- _What is being asked_:
Pick every line out of the entries below that has the string "selection", and copy it.
====== Input data ======
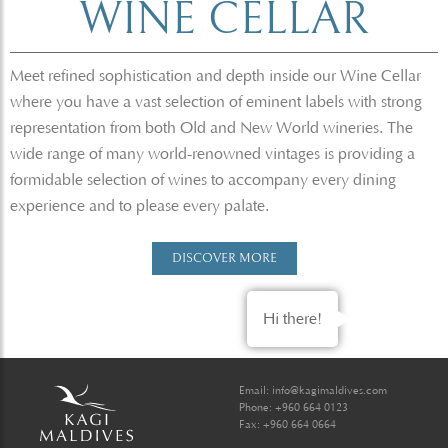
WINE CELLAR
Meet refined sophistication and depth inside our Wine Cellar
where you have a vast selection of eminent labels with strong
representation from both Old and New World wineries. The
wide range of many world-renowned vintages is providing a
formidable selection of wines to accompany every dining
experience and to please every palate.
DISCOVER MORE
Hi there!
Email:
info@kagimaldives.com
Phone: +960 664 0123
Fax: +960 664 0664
======
- _Task result_:
where you have a vast selection of eminent labels with strong
formidable selection of wines to accompany every dining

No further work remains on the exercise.